Tuesday, February 16

Imprinting the Moment

Yesterday, Liz wrote so eloquently about how much she loved to write and how it seems as though every situation--good or bad--gets filtered through her inner writer. She wondered if it was a bad thing that, even when she is in the midst of chaos and crisis, sickness and grief,  the writer is still creating--inventing scenes, conversations, and scenarios. I've thought it about it all day because I truly recognized myself in her post (that kindred spirit thing we share!), and I've been trying to decide if it's something to feel guilty about or not.

Personally, I think not. It's never a bad thing when our gift kicks in, even when it seems as though it's kicking in at an inopportune or inappropriate moment. Here's the thing--this is who we are, we writers. We absorb story wherever we go, whatever the situation and we should always keep that door in our minds and hearts open . . . or at least unlocked.**

Like Liz, as I sat in the hospice last year with my sister, Kate, I confess I often created stories about the folks who passed by her room. I didn't take notes, which I am wont to do too often, but snippets of conversations, expressions, people's appearances, even words that I probably had no business hearing, but did anyway because the doctor and the family were right outside Kate's door, got immortalized in my notebook later after I got home. I do it everywhere, watch and listen--hospitals, doctor's offices, restaurants, the grocery store, in the car . . .

I remember texting with Liz when I was in the airport on my way to stay with Son and Grandboy. It was really early in the morning, but Liz is a morning person, so texting her at seven a.m. wasn't out of line at all. I described some of my fellow passengers.There was the very old woman with the flowered cane who was waiting to preboard. She was elegant, dressed to the nines, and her lipstick was bright red--definitely a character. When I texted Liz about the too-cool guy in the black turtleneck and tweed sport coat with the ponytail, her answer was, "What's his story?" I didn't know then, but he's surely going to show up in a book one day--either hers or mine. It's what we do.

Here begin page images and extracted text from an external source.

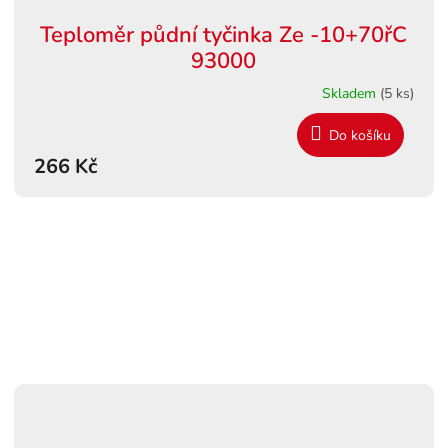
Teploměr půdní tyčinka Ze -10+70řC
93000
Skladem
(5 ks)
Do košíku
266 Kč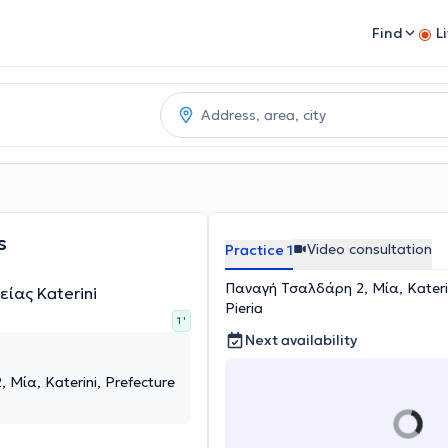
Find
L
s
Video consultation
Practice 1
Παναγή Τσαλδάρη 2, Μία, Katerin
είας Katerini
Pieria
1 '
Next availability
Μία, Katerini, Prefecture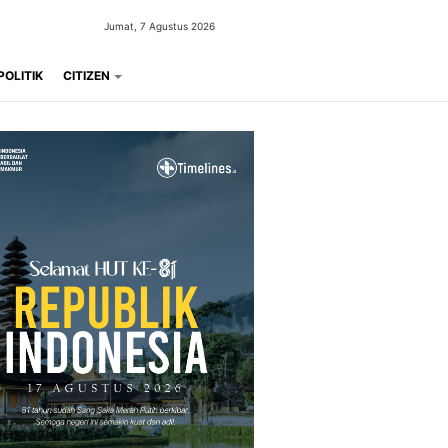
Jumat, 7 Agustus 2026
POLITIK
CITIZEN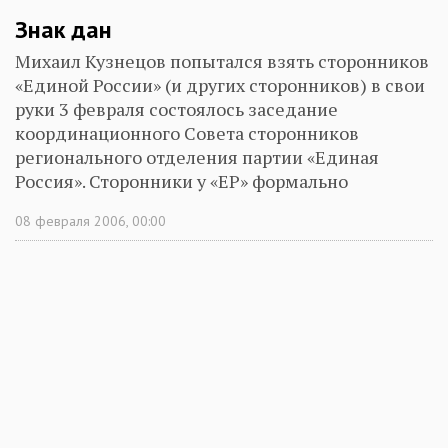
Знак дан
Михаил Кузнецов попытался взять сторонников
«Единой России» (и других сторонников) в свои
руки 3 февраля состоялось заседание
координационного Совета сторонников
регионального отделения партии «Единая
Россия». Сторонники у «ЕР» формально
появились примерно год назад, когда в ее
08 февраля 2006, 00:00
Уставе появился пункт, согласно которому
членом партии может стать лишь тот, кто не
менее трех месяцев являлся ее официальным
сторонником. Региональная элита
присматривается к выбору Михаила
Кузнецова.Фото: Александр
Тимофеев.Массовость партия к тому времени
уже набрала, да так, что остро встал вопрос об
избавлении от «мертвых душ». А «чистилище» в
виде института сторонников позволяет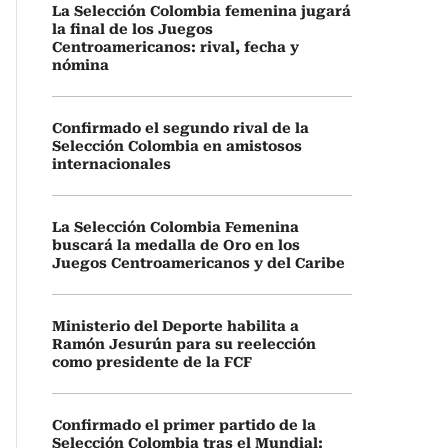
La Selección Colombia femenina jugará
la final de los Juegos
Centroamericanos: rival, fecha y
nómina
Confirmado el segundo rival de la
Selección Colombia en amistosos
internacionales
La Selección Colombia Femenina
buscará la medalla de Oro en los
Juegos Centroamericanos y del Caribe
Ministerio del Deporte habilita a
Ramón Jesurún para su reelección
como presidente de la FCF
Confirmado el primer partido de la
Selección Colombia tras el Mundial: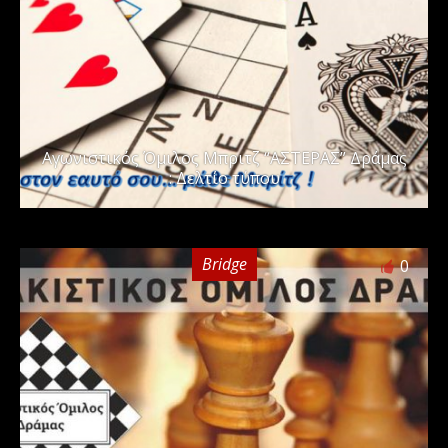
Αγωνιστικός Όμιλος Μπριτζ “ΑΣΤΕΡΑΣ” Δράμας
: Δελτίο τύπου
Bridge
0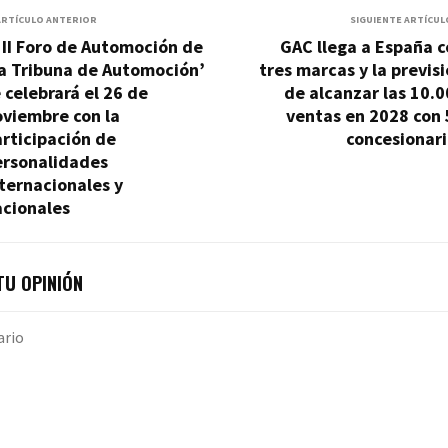
ARTÍCULO ANTERIOR
SIGUIENTE ARTÍCUL
 II Foro de Automoción de
GAC llega a España 
La Tribuna de Automoción’
tres marcas y la previs
 celebrará el 26 de
de alcanzar las 10.
oviembre con la
ventas en 2028 con 
rticipación de
concesionari
ersonalidades
ternacionales y
acionales
U OPINIÓN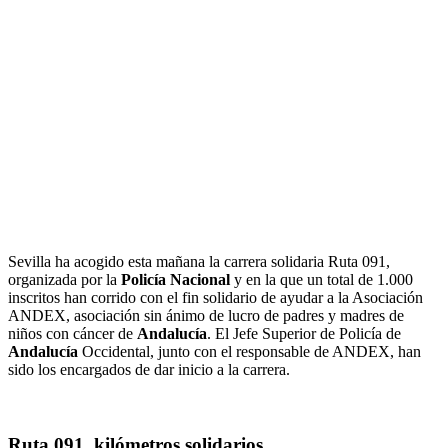
Sevilla ha acogido esta mañana la carrera solidaria Ruta 091,
organizada por la
Policía Nacional
y en la que un total de 1.000
inscritos han corrido con el fin solidario de ayudar a la Asociación
ANDEX, asociación sin ánimo de lucro de padres y madres de
niños con cáncer de
Andalucía
. El Jefe Superior de Policía de
Andalucía
Occidental, junto con el responsable de ANDEX, han
sido los encargados de dar inicio a la carrera.
Ruta 091, kilómetros solidarios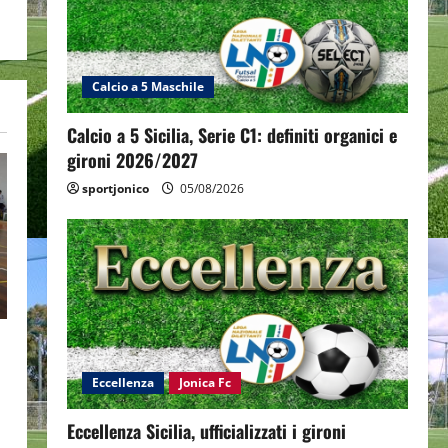
Calcio a 5 Maschile
Calcio a 5 Sicilia, Serie C1: definiti organici e
gironi 2026/2027
sportjonico
05/08/2026
Eccellenza
Jonica Fc
Eccellenza Sicilia, ufficializzati i gironi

When writing is as necessary as breathing, you can't help yourself. And we shouldn't help ourselves or feel bad when it may seem that we aren't fully engaged in the moment. We are engaged, we're simply imprinting the moment. Not because that particular moment may end up in a story, although something like it could, I suppose. But more because when the time to actually sit down and write gets here, we need a deep well of words, settings, conversations, expressions, and emotions to draw upon to tell our stories. Also, writing life is what we do. . . even as it's happening, so Lizzie, never hush that writer in you, no matter when she turns up. She's why we are privileged to read your gorgeous and touching stories.

So, tell me, mes amies, does your inner writer kick in at times that may feel inappropriate? Do you shut her up or let it happen?

**The picture today is one I took in at the palace at Versaille, France when I was there with Son and DIL in 2009.

12 comments:

  1. What you said there, about being engaged--that's it. It startled me and in truth, upset me. Love your post, Nan, and thanks for the support!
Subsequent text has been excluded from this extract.